[Opening Input material section]

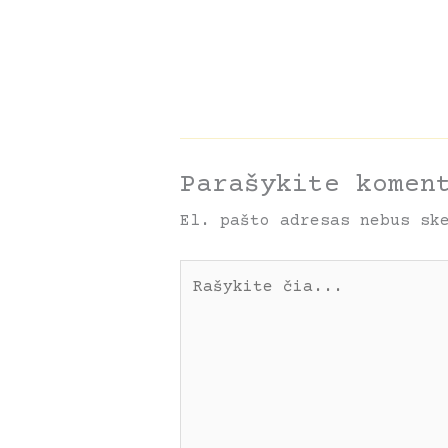
Parašykite komen
El. pašto adresas nebus sk
Rašykite
čia...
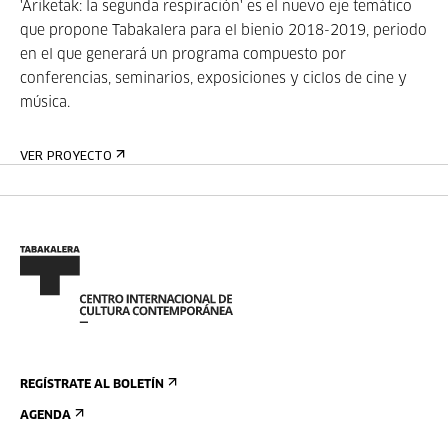
'Ariketak: la segunda respiración' es el nuevo eje temático
que propone Tabakalera para el bienio 2018-2019, periodo
en el que generará un programa compuesto por
conferencias, seminarios, exposiciones y ciclos de cine y
música.
VER PROYECTO
REGÍSTRATE AL BOLETÍN
AGENDA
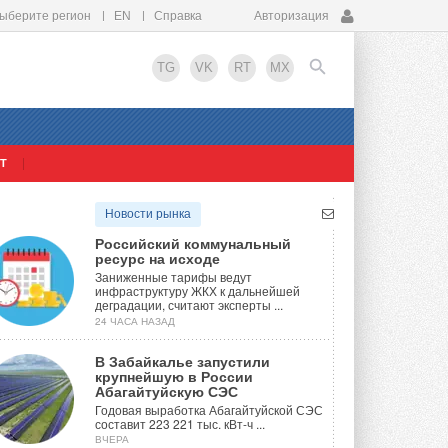
ыберите регион
EN
Справка
Авторизация
TG
VK
RT
MX
Т
EN
Новости рынка
Российский коммунальный
ресурс на исходе
Заниженные тарифы ведут
инфраструктуру ЖКХ к дальнейшей
деградации, считают эксперты ...
24 ЧАСА НАЗАД
В Забайкалье запустили
крупнейшую в России
Абагайтуйскую СЭС
Годовая выработка Абагайтуйской СЭС
составит 223 221 тыс. кВт-ч ...
ВЧЕРА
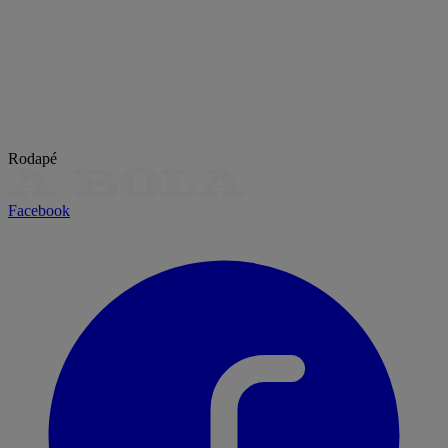
Rodapé
Facebook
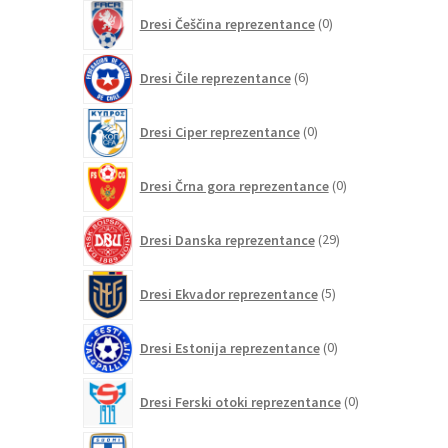
0
Dresi Češčina reprezentance
0
izdelkov
6
Dresi Čile reprezentance
6
izdelkov
0
Dresi Ciper reprezentance
0
izdelkov
0
Dresi Črna gora reprezentance
0
izdelkov
29
Dresi Danska reprezentance
29
izdelkov
5
Dresi Ekvador reprezentance
5
izdelkov
0
Dresi Estonija reprezentance
0
izdelkov
0
Dresi Ferski otoki reprezentance
0
izdelkov
2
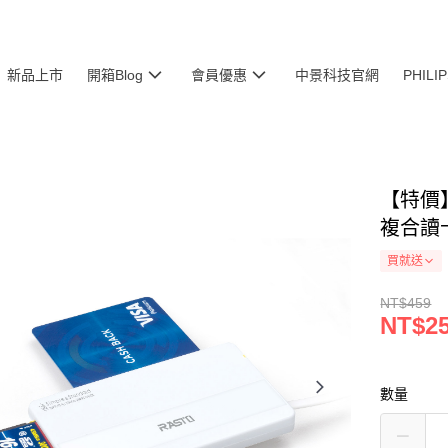
新品上市
開箱Blog
會員優惠
中景科技官網
PHIL
【特價】
複合讀
買就送
NT$459
NT$2
數量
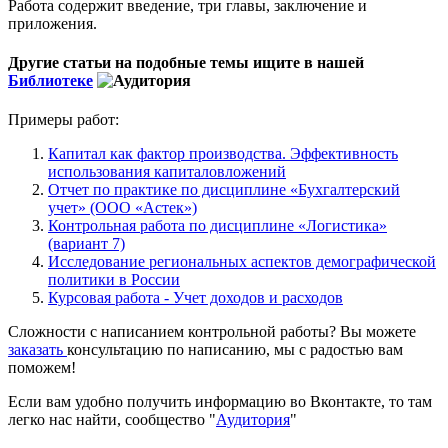
Работа содержит введение, три главы, заключение и
приложения.
Другие статьи на подобные темы ищите в нашей
Библиотеке
Примеры работ:
Капитал как фактор производства. Эффективность
использования капиталовложений
Отчет по практике по дисциплине «Бухгалтерский
учет» (ООО «Астек»)
Контрольная работа по дисциплине «Логистика»
(вариант 7)
Исследование региональных аспектов демографической
политики в России
Курсовая работа - Учет доходов и расходов
Сложности с написанием контрольной работы? Вы можете
заказать
консультацию по написанию, мы с радостью вам
поможем!
Если вам удобно получить информацию во Вконтакте, то там
легко нас найти, сообщество "
Аудитория
"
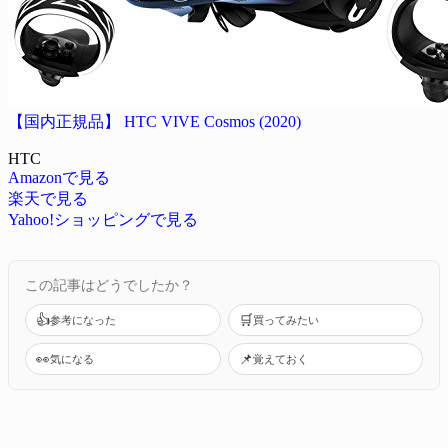
【国内正規品】 HTC VIVE Cosmos (2020)
HTC
Amazonで見る
楽天で見る
Yahoo!ショッピングで見る
この記事はどうでしたか？
👍
🛒
参考になった
買ってみたい
👀
📌
気になる
覚えておく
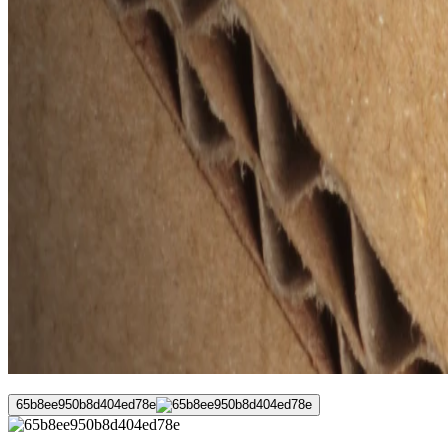
65b8ee950b8d404ed78e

[Closing Input material section]

▶ _Your instructions_
When repeating the entries, leave out every picture and keep the rest exact.

▶ _Solution below_
Parašykite komen
El. pašto adresas nebus sk
Rašykite
čia...
'Ariketak: la segunda respiración' es el nuevo eje temático
que propone Tabakalera para el bienio 2018-2019, periodo
en el que generará un programa compuesto por
conferencias, seminarios, exposiciones y ciclos de cine y
música.
VER PROYECTO
REGÍSTRATE AL BOLETÍN
AGENDA
ыберите регион
EN
Справка
Авторизация
TG
VK
RT
MX
Т
EN
Новости рынка
Российский коммунальный
ресурс на исходе
Заниженные тарифы ведут
инфраструктуру ЖКХ к дальнейшей
деградации, считают эксперты ...
24 ЧАСА НАЗАД
В Забайкалье запустили
крупнейшую в России
Абагайтуйскую СЭС
Годовая выработка Абагайтуйской СЭС
составит 223 221 тыс. кВт-ч ...
ВЧЕРА
Rodapé
Facebook
0
Dresi Češčina reprezentance
0
izdelkov
6
Dresi Čile reprezentance
6
izdelkov
0
Dresi Ciper reprezentance
0
izdelkov
0
Dresi Črna gora reprezentance
0
izdelkov
29
Dresi Danska reprezentance
29
izdelkov
5
Dresi Ekvador reprezentance
5
izdelkov
0
Dresi Estonija reprezentance
0
izdelkov
0
Dresi Ferski otoki reprezentance
0
izdelkov
2
新品上市
開箱Blog
會員優惠
中景科技官網
PHIL
【特價】
複合讀
買就送
NT$459
NT$2
數量
Работа содержит введение, три главы, заключение и
приложения.
Другие статьи на подобные темы ищите в нашей
Библиотеке
Примеры работ:
Капитал как фактор производства. Эффективность
использования капиталовложений
Отчет по практике по дисциплине «Бухгалтерский
учет» (ООО «Астек»)
Контрольная работа по дисциплине «Логистика»
(вариант 7)
Исследование региональных аспектов демографической
политики в России
Курсовая работа - Учет доходов и расходов
Сложности с написанием контрольной работы? Вы можете
заказать
консультацию по написанию, мы с радостью вам
поможем!
Если вам удобно получить информацию во Вконтакте, то там
легко нас найти, сообщество "
Аудитория
"
【国内正規品】 HTC VIVE Cosmos (2020)
HTC
Amazonで見る
楽天で見る
Yahoo!ショッピングで見る
この記事はどうでしたか？
👍
🛒
参考になった
買ってみたい
👀
📌
気になる
覚えておく
65b8ee950b8d404ed78e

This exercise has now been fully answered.